Discussions to allow civil partnership ceremonies in Anglican churches appear to have been dropped – at least for the time being.
Equality campaigners believe the postponement reflects an “appalling” reluctance by some in the Church hierarchy to openly debate the issue of same-sex relationships.
But others believe it could reflect a behind the scenes shift at the top of the Church of England which they are convinced could open the way for an historic change in its approach to same-sex relationships by the end of this year.
Last month the Archbishop of York, Dr John Sentamu – a leading equal marriage critic – pointed out that the Church offers blessings for sheep and even trees but not committed same-sex couples, something he said would have to be addressed.

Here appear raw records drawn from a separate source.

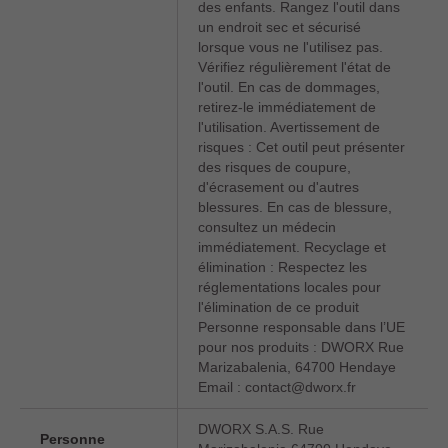
des enfants. Rangez l'outil dans
un endroit sec et sécurisé
lorsque vous ne l'utilisez pas.
Vérifiez régulièrement l'état de
l'outil. En cas de dommages,
retirez-le immédiatement de
l'utilisation. Avertissement de
risques : Cet outil peut présenter
des risques de coupure,
d'écrasement ou d'autres
blessures. En cas de blessure,
consultez un médecin
immédiatement. Recyclage et
élimination : Respectez les
réglementations locales pour
l'élimination de ce produit
Personne responsable dans l’UE
pour nos produits : DWORX Rue
Marizabalenia, 64700 Hendaye
Email : contact@dworx.fr
DWORX S.A.S. Rue
Personne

Describing the Marriage (Same Sex Couples) Bill as “an abuse of language” – he also said that unions between gay couples was a “matter which will need to be discussed”.

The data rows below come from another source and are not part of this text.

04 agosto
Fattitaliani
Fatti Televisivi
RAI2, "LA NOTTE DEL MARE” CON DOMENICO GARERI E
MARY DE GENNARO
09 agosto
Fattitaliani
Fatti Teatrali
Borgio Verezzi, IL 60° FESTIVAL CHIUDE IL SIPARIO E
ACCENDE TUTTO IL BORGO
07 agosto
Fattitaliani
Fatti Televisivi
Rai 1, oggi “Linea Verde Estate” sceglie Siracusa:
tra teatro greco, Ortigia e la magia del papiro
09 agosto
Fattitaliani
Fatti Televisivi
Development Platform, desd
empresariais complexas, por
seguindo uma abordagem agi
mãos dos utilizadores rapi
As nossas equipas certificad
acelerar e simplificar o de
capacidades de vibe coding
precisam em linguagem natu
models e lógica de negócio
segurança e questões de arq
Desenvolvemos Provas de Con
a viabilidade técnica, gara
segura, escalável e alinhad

Colin Coward, director of the pro-gay Anglican campaign group Changing Attitudes said there is a “deep reluctance” by bishops to debate blessings publicly yet.
“I don’t think they have a common position at the moment and I think they don’t feel prepared for a debate,” he said.
But he added that discussions his group had been having suggest there is a “strong movement” in the House of Bishops towards recognising civil partnerships.
He said it was now widely “assumed” that the bishops would address the issue once a commission examining the Church’s teaching on sexuality, chaired by the former civil service mandarin Sir Joseph Pilling, publishes its report.
The Bishop of Buckingham, the Right Reverend Dr Alan Wilson, earlier this year criticised the Church of England’s refusal to allow blessings for civil partnerships, and said that some parishes were ignoring the ban in order to avoid conflict.
Church of England rules prevent priests conducting civil partnership ceremonies or performing formal “blessing” services for same-sex couples.
A report by the Church’s Faith and Order Commission in March urged priests not to treat the issue of recognising civil partnerships as “simply closed”.
Scores of such services take place under the radar across the country every year, usually called services of thanksgiving or dedication to avoid falling foul of the rules.
Liberal priests, who already conduct unofficial dedication and thanksgiving for gay couples, said the report amounted to the first official endorsement for what they do.